O partido entregou a sua candidatura oficial no edifício da Administração Pública na Rua do Campo às 15:00 de hoje, com Santos a publicar o vídeo pouco antes da conferência de imprensa agendada.
Em agosto do ano passado, a ATFPM havia anunciado que Rita Santos – Presidente do Conselho da associação – faria parte da lista, sem indicar em que posição.

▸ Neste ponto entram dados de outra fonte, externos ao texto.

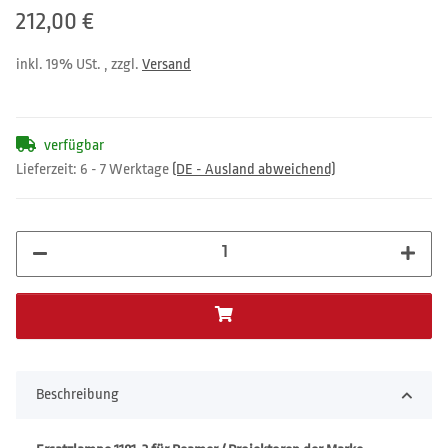
212,00 €
inkl. 19% USt. , zzgl.
Versand
verfügbar
Lieferzeit:
6 - 7 Werktage
(DE - Ausland abweichend)
Beschreibung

Dois meses depois, Santos suspendeu o seu mandato como conselheira do Conselho Regional das Comunidades Portuguesas para a Ásia e Oceânia, afirmando estar a preparar-se para as eleições legislativas deste ano.
O anúncio da suspensão ocorreu poucos dias após o Ministério Público de Macau emitir uma declaração a afirmar ter recebido um pedido de cooperação judicial do órgão judicial da República Portuguesa, “relativo a um caso criminal relacionado às eleições para a Assembleia da República em Portugal, que envolve um indivíduo que alegadamente cometeu um crime contra a Lei Eleitoral de Portugal em Macau”.
A declaração foi emitida após a imprensa local ter questionado ao Ministério Público local se Rita Santos havia sido interrogada a pedido da contraparte portuguesa.